Posted on 03/09/2008 1:03:23 AM PST by TigerLikesRooster

Bond debt rates surge

The auction-rate bond market has collapsed, with Colorado hit hard.

By Aldo Svaldi and Jeffrey Leib

The Denver Post

Article Last Updated: 03/08/2008 03:54:45 PM MST

February was a bad month for Stephanie Doughty, the chief financial officer for Poudre Valley Health System, as interest rates on most of its $215 million in auction-rate bonds climbed steeply, adding as much as $140,000 to weekly interest costs.

On Monday, things are expected to get worse when $50 million of that debt goes to auction to face higher rates.

"It was just unbelievable, to see such a dramatic change in a debt vehicle that has been so sure for 20 years," Doughty said. "We said what can we do to remedy this as quickly as possible."

Poudre Valley, which operates hospitals in northern Colorado, is one of 14 Colorado institutions facing sharply higher interest rates because of the collapse of the auction-rate bond market.

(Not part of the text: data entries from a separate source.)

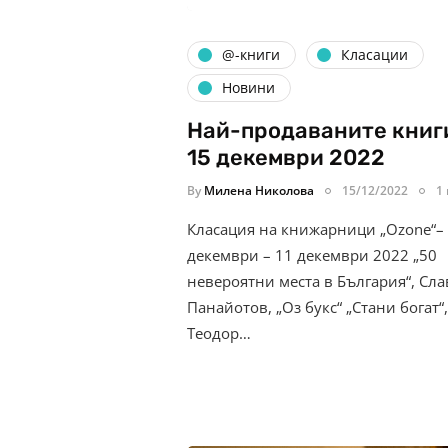
@-книги
Класации
Новини
Най-продаваните книг
15 декември 2022
By
Милена Николова
15/12/2022
1
Класация на книжарници „Ozone“–
декември – 11 декември 2022 „50
невероятни места в България“, Сл
Панайотов, „Оз букс“ „Стани богат“,
Теодор…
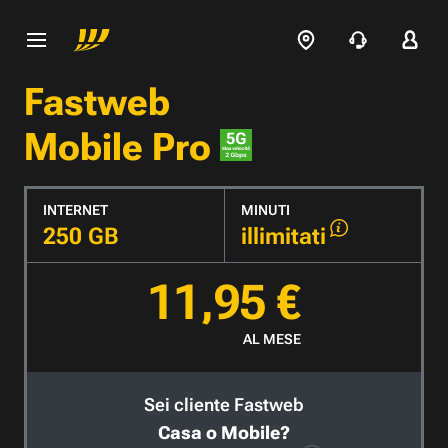
Fastweb
Mobile Pro
INTERNET
MINUTI
250 GB
illimitati
11,95 €
AL MESE
Sei cliente Fastweb
Casa o Mobile?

The market's failure — there have been no buyers at hundreds of bond auctions — is fallout from the subprime mortgage crisis and huge losses posted by Wall Street investment banks.

"This is a 25-year-old market, worth $350 billion. Who would have thought," said Kirsten Volpi, chief financial officer at the Colorado School of Mines, which had $43 million in auction-rate bonds.

Denver International Airport, Children's Hospital, the CollegeInvest Student Loan program and the E-470 toll road are among the other institutions slammed by higher interest payments.

In all, $4 billion in bonds in Colorado are at risk and if the issuers do not get out of the failed market, they face paying an extra $103 million a year in interest compared with what they paid last fall, according to a Denver Post estimate.

The auction-rate bond market started failing on a large scale four weeks ago, forcing financial executives to scramble to convert or refund their debt.

The School of Mines already has refunded its auction-rate bonds, and DIA is moving out of about $750 million in similar debt.

"The whole industry is looking to convert out of auction-rate securities," said Leonard Dryer, chief financial officer for Children's Hospital. "No one believes the auction-rate market will settle itself back down."

Children's has $325 million in auction-rate bonds, sold in 2004 and 2006 to build its new campus in Aurora.

These institutions used auction- rate bonds for the same reason homeowners picked 1-year adjustable-rate mortgages instead of 30-year mortgages — short-term interest rates, while they can fluctuate, are usually lower.

"Financing long-term assets with short-term borrowing is at the heart of the problem," said Christopher Johns, manager of the Tax Free Fund of Colorado, which avoided the bonds.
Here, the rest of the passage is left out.